What happens when an artwork assumes a childlike hand, overlaid with depictions of the unholy, the sick, the obscene, or even just the uncomfortable? Masamvu distorts each image into a far more overwhelming, and far more damaging violation. It is with this voice which he narrates this upturned and hellish place. Again and again he returns to this combination of the childlike and the adulterated, vulnerability and harm, the fearful and the oppressor.
Even the titles of his works describe an atmosphere tense with hierarchy, tense with injustice and exposed helplessness. Gatekeepers suggests security and filtered access; Amen! Amen! Amen! is so frantic as to suggest worship only founded in fear; First Lady represents a systematic hierarchy; Ranked Heads sounds like a punishing military system; and Jump spread your legs takes the tone of an authority, making a command.
The title of the show, ‘Still Still’, suggests persistence against such invincible forces; a world which is not fair, and seems not to budge whatever you do. These hints to the presence of coldblooded authorities – from one’s president in power to the Fates’ cruel decree — place the solipsism, attributed to expressionist working, into some collective experience. And this is far more a tendency of recent African Expressionism: a breaching of the vivid individual, into communal camaraderie.

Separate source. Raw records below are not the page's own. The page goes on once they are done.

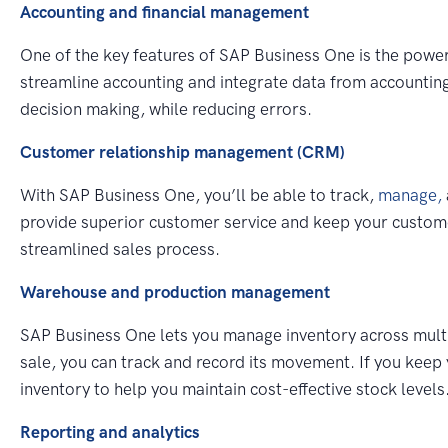
Accounting and financial management
One of the key features of SAP Business One is the pow
streamline accounting and integrate data from accounting
decision making, while reducing errors.
Customer relationship management (CRM)
With SAP Business One, you’ll be able to track,
manage,
provide superior customer service and keep your custome
streamlined sales process.
Warehouse and production management
SAP Business One lets you manage inventory across multipl
sale, you can track and record its movement. If you keep 
inventory to help you maintain cost-effective stock levels
Reporting and analytics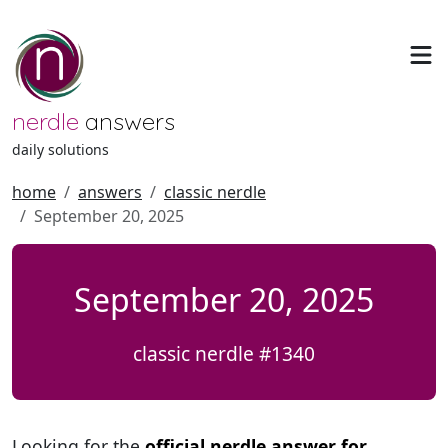
nerdle
answers
daily solutions
home
answers
classic nerdle
September 20, 2025
September 20, 2025
classic nerdle #1340
Looking for the
official nerdle answer for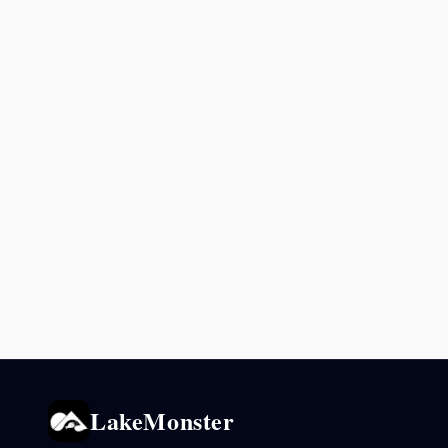
LakeMonster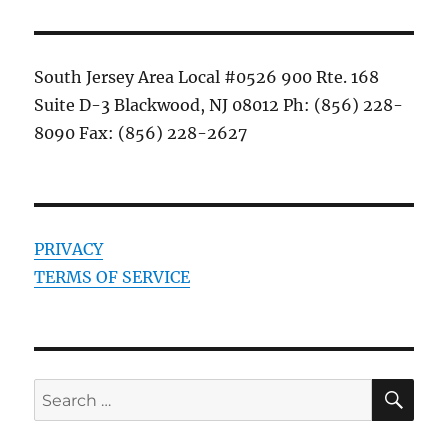
South Jersey Area Local #0526 900 Rte. 168
Suite D-3 Blackwood, NJ 08012 Ph: (856) 228-
8090 Fax: (856) 228-2627
PRIVACY
TERMS OF SERVICE
SE
Search
for: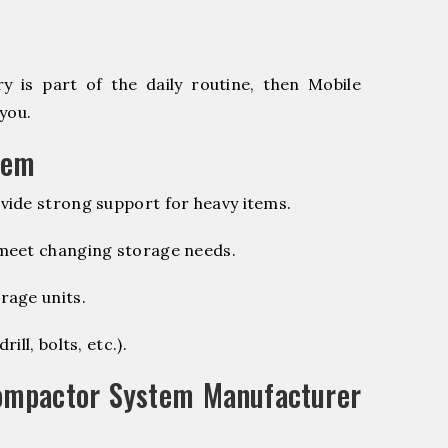
 is part of the daily routine, then Mobile
you.
tem
vide strong support for heavy items.
 meet changing storage needs.
rage units.
ill, bolts, etc.).
ompactor System Manufacturer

It seems Masamvu and other recent African expressionists, such as David Koloane and Portia Zvavahera, as preceded by Gladys Mgudlandlu or Helen Sebidi, bend this form to their own present-day needs.
‘Still, Still’ gives the sense of a man’s curiosity with the persistence of people, even through the most hellish of circumstances. It is a move of solidarity and identification with such on-going persistence; it is an act of resistance in itself. The human is fragile to its environment, and this loss in control both of one’s environment and one’s self is frightening. It can reduce one to feeling like a child again. In this place which Masamvu describes, each system of dominance seems to be enclosed by the next, interminably: is our vulnerability something we can ever outgrow?